Data supplied -
=-=-=
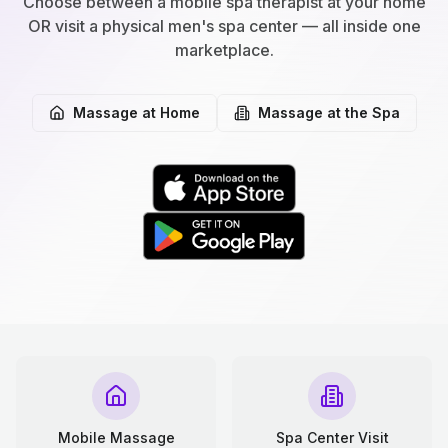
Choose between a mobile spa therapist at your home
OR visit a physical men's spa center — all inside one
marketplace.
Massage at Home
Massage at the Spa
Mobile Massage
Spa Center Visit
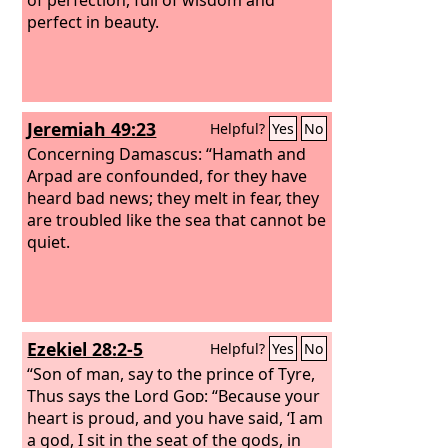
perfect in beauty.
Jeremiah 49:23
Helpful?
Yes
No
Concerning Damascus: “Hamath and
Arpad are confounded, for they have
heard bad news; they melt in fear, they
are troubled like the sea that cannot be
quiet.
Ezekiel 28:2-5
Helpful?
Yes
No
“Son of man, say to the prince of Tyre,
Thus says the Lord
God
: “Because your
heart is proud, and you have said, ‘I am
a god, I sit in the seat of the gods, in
=-=-=
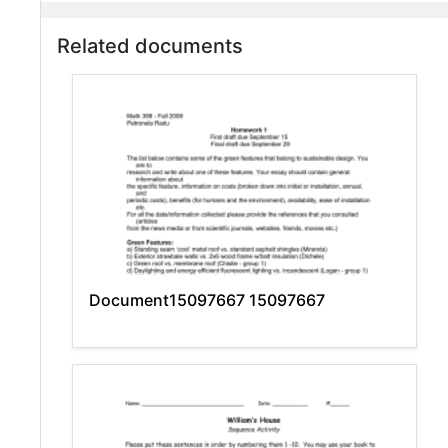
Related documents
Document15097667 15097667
=-=-=
Work request -
Your task is to restate, word for word, only those lines above that fall between the line holding "heart is proud, and you have said, ‘I am" and the line holding "a god, I sit in the seat of the gods, in", inclusive.

Written answer -
heart is proud, and you have said, ‘I am
a god, I sit in the seat of the gods, in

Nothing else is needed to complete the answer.